Besuchen Sie CLORE.AI Marketplace
Nach GPU-Typ, VRAM und Preis filtern
Wählen On-Demand (Festpreis) oder Spot (Gebotspreis)
Konfigurieren Sie Ihre Bestellung:
- Docker-Image auswählen
- Ports festlegen (TCP für SSH, HTTP für Web-UIs)
- Umgebungsvariablen bei Bedarf hinzufügen
- Startbefehl eingeben
Zahlung auswählen: CLORE, BTC, oder USDT/USDC
Bestellung erstellen und auf Bereitstellung warten

Zugriff auf Ihren Server

Verbindungsdetails finden Sie in Meine Bestellungen
Webschnittstellen: Verwenden Sie die HTTP-Port-URL
SSH: ssh -p <port> root@<proxy-address>

Was ist Kohya?

Kohya_ss ist ein Trainingstoolkit für:

LoRA - Leichte Adapter (am beliebtesten)
Dreambooth - Subjekt-/Stil-Training
Vollständige Feinanpassung - Komplettes Modelltraining
LyCORIS - Erweiterte LoRA-Varianten

Anforderungen

Trainingstyp

Min. VRAM

Schnelle Bereitstellung

Docker-Image:

pytorch/pytorch:2.5.1-cuda12.4-cudnn9-devel

Ports:

22/tcp
7860/http

Befehl:

apt-get update && apt-get install -y git libgl1 libglib2.0-0 && \
cd /workspace && \
git clone https://github.com/bmaltais/kohya_ss.git && \
cd kohya_ss && \
pip install -r requirements.txt && \
pip install xformers && \
python kohya_gui.py --listen 0.0.0.0 --server_port 7860

Zugriff auf Ihren Dienst

Nach der Bereitstellung finden Sie Ihre http_pub URL in Meine Bestellungen:

Gehen Sie zur Meine Bestellungen Seite
Klicken Sie auf Ihre Bestellung
Finden Sie die http_pub URL (z. B., abc123.clorecloud.net)

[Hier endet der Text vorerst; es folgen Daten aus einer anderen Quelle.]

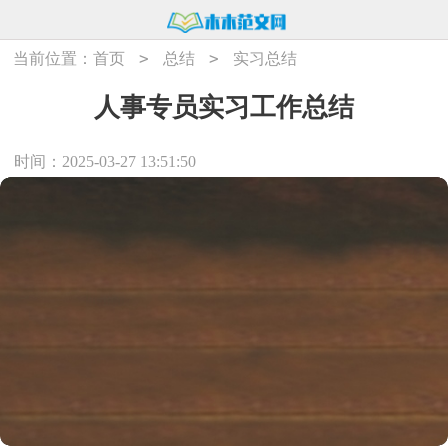
>
>
当前位置：
首页
总结
实习总结
人事专员实习工作总结
时间：2025-03-27 13:51:50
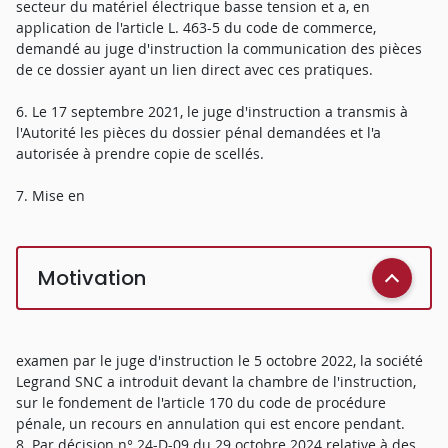
secteur du matériel électrique basse tension et a, en
application de l'article L. 463-5 du code de commerce,
demandé au juge d'instruction la communication des pièces
de ce dossier ayant un lien direct avec ces pratiques.
6. Le 17 septembre 2021, le juge d'instruction a transmis à
l'Autorité les pièces du dossier pénal demandées et l'a
autorisée à prendre copie de scellés.
7. Mise en
Motivation
examen par le juge d'instruction le 5 octobre 2022, la société
Legrand SNC a introduit devant la chambre de l'instruction,
sur le fondement de l'article 170 du code de procédure
pénale, un recours en annulation qui est encore pendant.
8. Par décision n° 24-D-09 du 29 octobre 2024 relative à des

Verwenden Sie https://IHRE_HTTP_PUB_URL anstelle von localhost in den Beispielen unten.

Verwendung der Web-Oberfläche

Zugriff unter http://<proxy>:<port>
Wähle Trainingstyp (LoRA, Dreambooth, usw.)
Einstellungen konfigurieren
Training starten

Datensatzvorbereitung

Ordnerstruktur

/workspace/dataset/
├── 10_mysubject/           # Repeats_conceptname
│   ├── image1.png
│   ├── image1.txt          # Beschriftungsdatei
│   ├── image2.png
│   └── image2.txt
└── 10_regularization/      # Optionale Reg-Bilder
    ├── reg1.png
    └── reg1.txt

Bildanforderungen

Auflösung: 512x512 (SD 1.5) oder 1024x1024 (SDXL)
Format: PNG oder JPG
Anzahl: 10–50 Bilder für LoRA
Qualität: Klar, gut beleuchtet, verschiedene Blickwinkel

Beschriftungsdateien

Erstelle .txt Datei mit gleichem Namen wie das Bild:

myimage.txt:

ein Foto von sks Person, professionelles Porträt, Studiobeleuchtung, hohe Qualität

Automatische Beschriftung

Verwende BLIP für automatische Beschriftungen:

from transformers import BlipProcessor, BlipForConditionalGeneration
from PIL import Image
import os

processor = BlipProcessor.from_pretrained("Salesforce/blip-image-captioning-base")
model = BlipForConditionalGeneration.from_pretrained("Salesforce/blip-image-captioning-base").to("cuda")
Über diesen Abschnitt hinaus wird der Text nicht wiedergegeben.